“A blog is a personal diary. A daily pulpit. A collaborative space. A political soapbox. A breaking-news outlet. A collection of links. Your own private thoughts. Memos to the world.” ~Anonymous
I have mixed feelings when it comes to having a blog. Sometimes, I enjoy writing on my blog, other times; it just seems like a waste of my time. Most of the time, I find that I detest having a blog, and blogging every week is just a pain in the ass. As I stated in the previous semester final:
[At the beginning of the year, Mr. Sutherland was lecturing everyone about how he had a new idea, which was to blog. He said that we would write a blog every Friday and that would be like a weekly assignment. When I heard this, I was like oh my god! Thank you!! I had so many ideas on what to blog about. Subjects that included games, movies, technology, and worldwide issues were all of interest to me. As the school year progressed on though, I started having doubts about it.]My first experience handling a blog has definitely changed how I feel about writing and how I write. Before blogging, all I knew how to write was essays, essays, and more essays. With blogging, I discovered free writing, and when I say free, I mean free writing. One thing I have gained this year is that writing is not just restricted to a set of writing styles like persuasive, descriptive, expository, and narrative. Blogging is a nice change of pace. Since blogging only requires Internet, and a computer and of course an imagination. With blogging, there’s hundred of thousands of topics to blog about, however you choose to do it. Grammar and spelling don’t have to make much sense either. That is truly free writing. Another positive/negative effect of blogging is that I’m such a procrastinator, and like always I wait until the last minute to do it. When I blog, most of the time I wait until the day it’s due, then I have to think of a topic to write about and then write about it. So in a way blogging is sort of like practicing quick writing. I don’t know if quick writing is the same as writers block per se. I know that blogging has helped me somewhat in the area of writers block such that if I really concentrate, many times I can come up with something within a minute or two. Comparing my thoughts now, and my thoughts last semester, they’re pretty much the same when I said:
[I have to think about this one. I mean I can’t really say that I like having a blog. Ever since we made them, I keep forgetting to write one every week and it affected my grade so much. So we are not off to a very good start. Well, aside from dropping my grade down to a D, blogs are pretty OK. They can get annoying since ninety nine percent of the time I don’t have anything to write about. I end up sitting there watching the screen for an hour.]

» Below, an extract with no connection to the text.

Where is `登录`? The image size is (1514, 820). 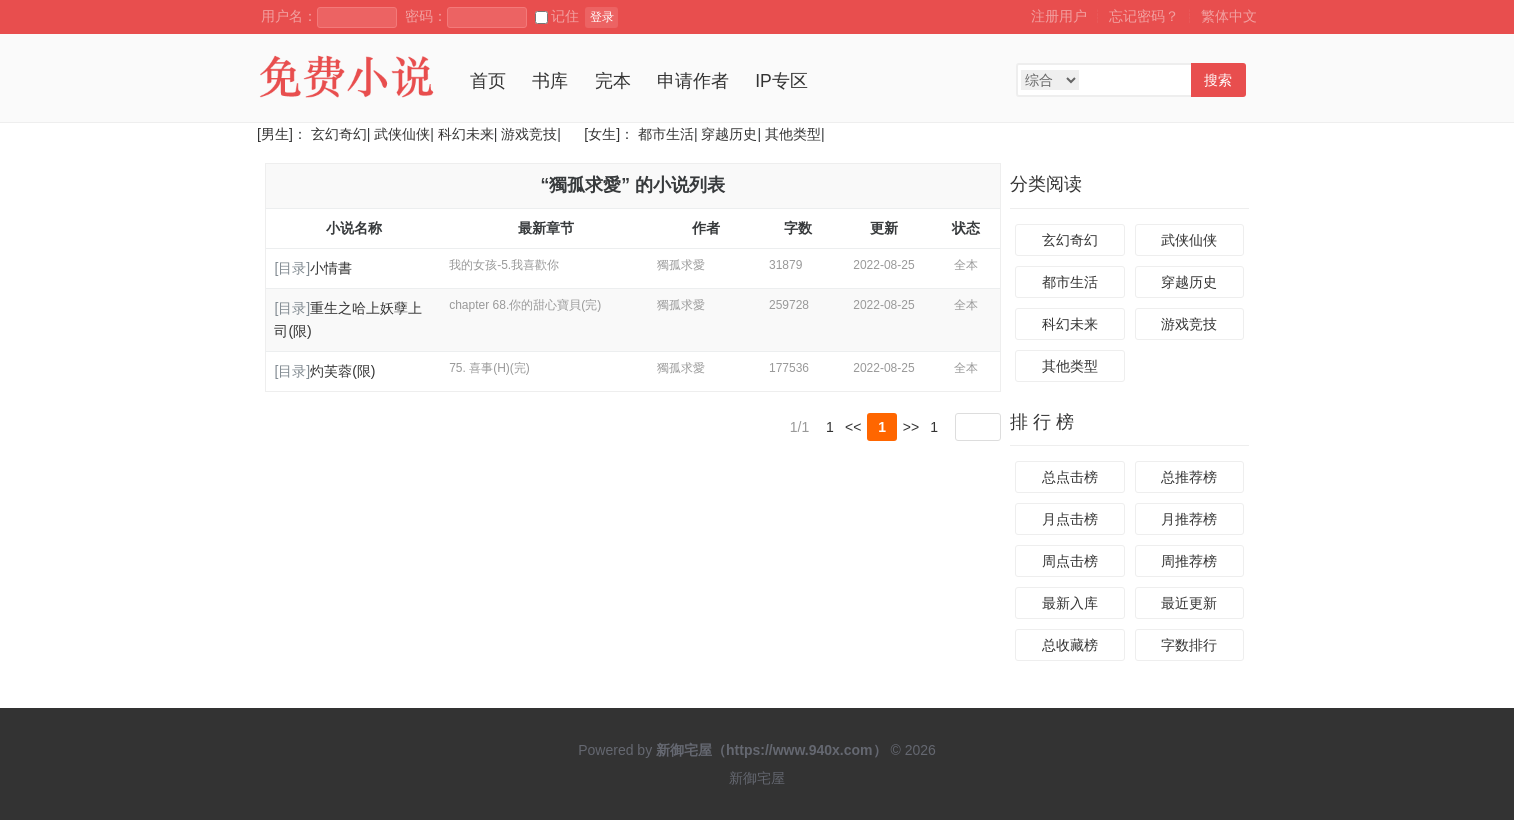 登录 is located at coordinates (602, 17).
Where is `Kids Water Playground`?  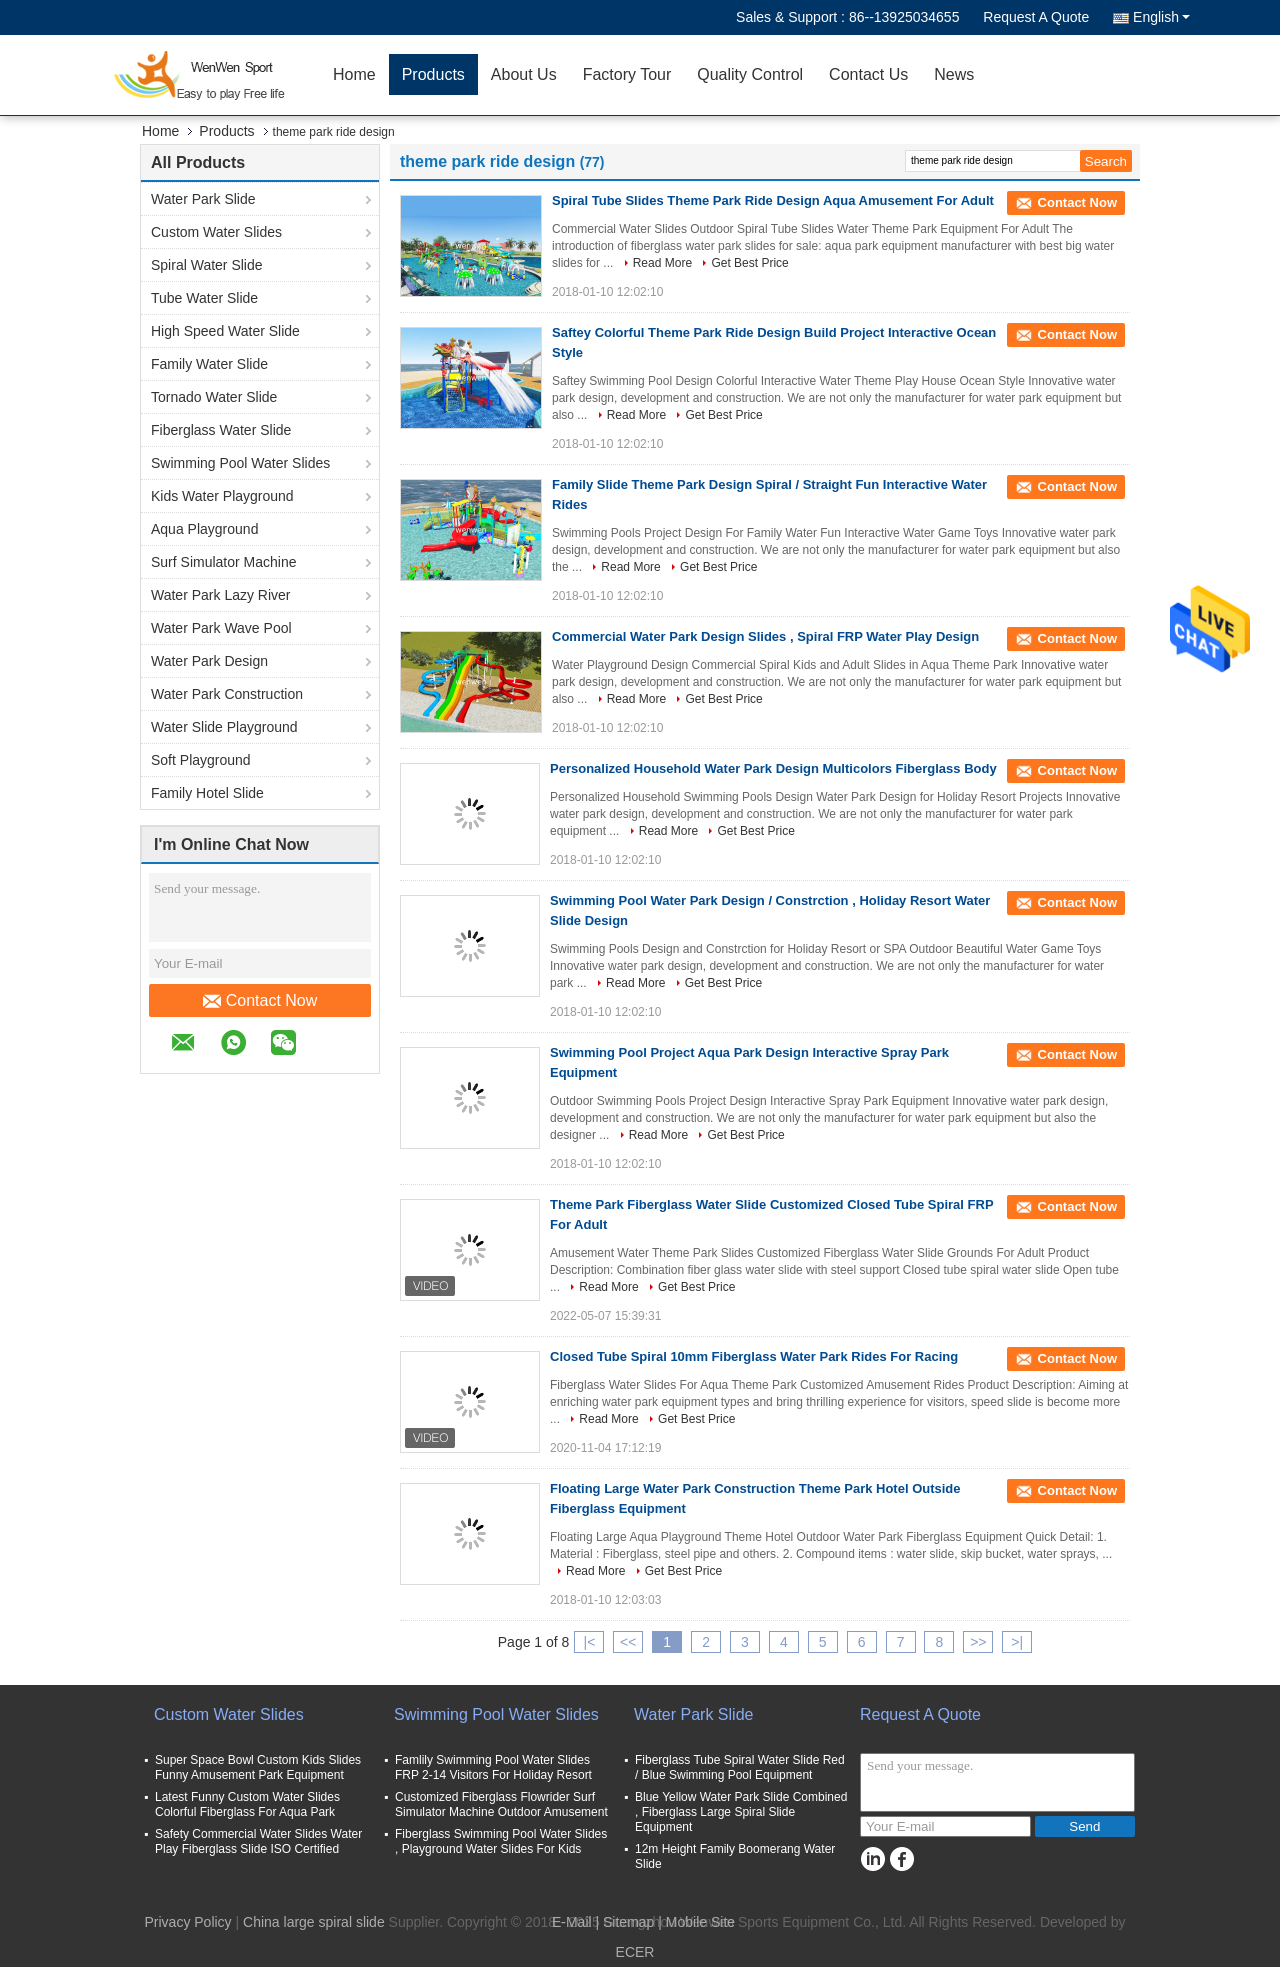 Kids Water Playground is located at coordinates (222, 496).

Everyone wants life to be easy, but for ninety-nine point ninety nine percent of the world’s population, that is simply impossible. The same goes for blogging. Blogging is easy, but my writing has been badly damaged by the carefree ways of the blogger. Like I said before, I spent my whole life writing persuasive, expository, narrative, five paragraph essays. In eighth grade, my teacher was a pretty hard grader when is came to writing, my average grade in his class was probably a low B to high C, BUT I learned how to improve my writing, and blogging has sort of diminished the “professional” way of writing. Like this excerpt from New Statement of Purpose:
[ I know that like all of my blogs suck since I don't put any kind of time or effort into since I write them at the last minute. These topics don't even actually interest me that much. I just write about them since i procrastinate and then write it at like eleven. That's.... all..]
As you can tell, my writing dropped considerably in the beginning of the year, now nearing the end of the school year; there has been a slight improvement. For instance, in a recent regular post Hidden Water:
[It's clear, pristine and refreshing. Soothing and necessary, and it makes up almost three quarters of the Earth. It is water, and all life depends on it. Without it is without life, with it there is survival. But only a miniscule portion of that can actually sustain life. We humans alone use up so much of the Earth's resources that other life organisms can barely hang onto existence and in many cases have already died off yet everyone, including me, are still abusing what we have.]
I guess that towards the end of summer, teachers didn’t pile on as much homework, which allowed me to seriously think about what I wanted to write about, without worrying about other classes. I don’t want to give a bad name to blogging or anything like that, but it is seriously a bane on improving my writing. When I think about it, this is what is going in my head. Since its been drilled into my head for the past fifteen years, essay equals professional and neat, while blogging equals laid-back type of writing which is why I think blogging has not improved my writing at all.
As I’m writing this, a quote keeps running through my mind. Jim Buckmaster said that:
[I read blogs every day, for all sorts of reasons, but I turn to blogs especially when I want to hear alternative viewpoints — for example, information on a particular medical treatment from the viewpoint of patients receiving it, rather than doctors administering it; reports from the battlefield seen through the eyes of soldiers rather than politicians; thoughts on a particular technology from the standpoint of engineers rather than executives.]
which is why I implore you to check back later through the year because I might return to blog about whether my writing improved from blogging to essays.